The preceding results are in agreement with what was found previously by Tishkoff et al using microsatellites, and goes beyond with new findings and refinement of previous genetic studies:

  1. i)

    The main distinction is among Niger-Congo groups and the rest, including Nilo-Saharan speakers and hunter gatherers (with the Khoisan having preserved their ancestral language but not Pygmies). Among Niger-Congo populations, geography is the main factor explaining the genetic differences, with a remarkable similarity among western populations (Yorubas and Mandenka), which could reflect a burst in the expansion to the west, related to iron technology and Niger-Congo languages.

  2. ii)

    The southeastern Bantu from Mozambique are remarkably differentiated from the western Niger-Congo speaking populations, such as the Mandenka and the Yoruba, and also differentiated from geographically closer Eastern Bantu samples, such as Luhya. These results suggest that the Bantu expansion of languages, which started ∼5000 years ago at the present day border region of Nigeria and Cameroon, and was probably related to the spread of agriculture and the emergence of iron technology,17, 18, 19 was not a demographic homogeneous migration with population replacement in the southernmost part of the continent, but acquired more divergence, likely because of the integration of pre-Bantu people. The complexity of the expansion of Bantu languages to the south (with an eastern and a western route20), might have produced differential degrees of assimilation of previous populations of hunter gatherers.

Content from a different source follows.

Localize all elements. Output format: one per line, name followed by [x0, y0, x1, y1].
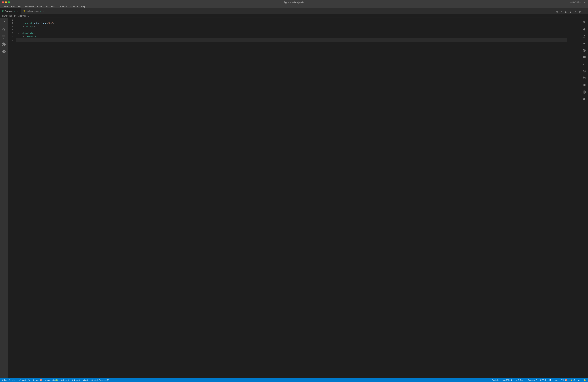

This assimilation has been detected through uniparental markers because of the genetic comparison of nowadays hunter gatherers (Pygmies and Khoisan) with Bantu speaker agriculturalists.2, 21, 22, 23, 24 Nonetheless, the singularity of the southeastern population of Mozambique (poorly related to present Khoisan) could be attributed to a complete assimilation of ancient genetically differentiated populations (presently unknown) by Bantu speakers in southeastern Africa, without leaving any pre-Bantu population in the area to compare with.

  3. iii)

    The difference between hunter-gatherers and the rest of South Saharan populations is important but it is not the main trait in the African genetics. To note is the strong similarity among the three studied populations, with no specific Pygmy component, but an important Bantu introgression (as seen in K=3) in Biaka Pygmies. Pygmies should be included along with Khoisan in the search for deep-rooted African and Human lineages. Moreover, the specific component that identifies the three hunter-gatherer populations is found at a small amount in all other African populations, as a possible result of introgression with previous settlers of most African territory.

As a more general observation, we found that as little as 1000 genome wide SNPs are enough to robustly recover the patterns of genetic structure among worldwide populations. It has to be noted that even though this low number seems to be sufficient for inferring major demographic events and broad population structure, it remains doubtful whether it will be sufficient for more fine-scale inference, as for example within a genetically uniform region such as Europe. Nevertheless, the high level of genetic structure in sub-Saharan Africa allows us to be confident in our conclusions. Furthermore, the fact that our dataset of 2841 SNPs has only limited fine-scale resolution makes the observed strong differentiation of the population from Mozambique even more striking. The genetic analysis of a large number of SNPs is thus providing a robust tool to refine our understanding of past populations history.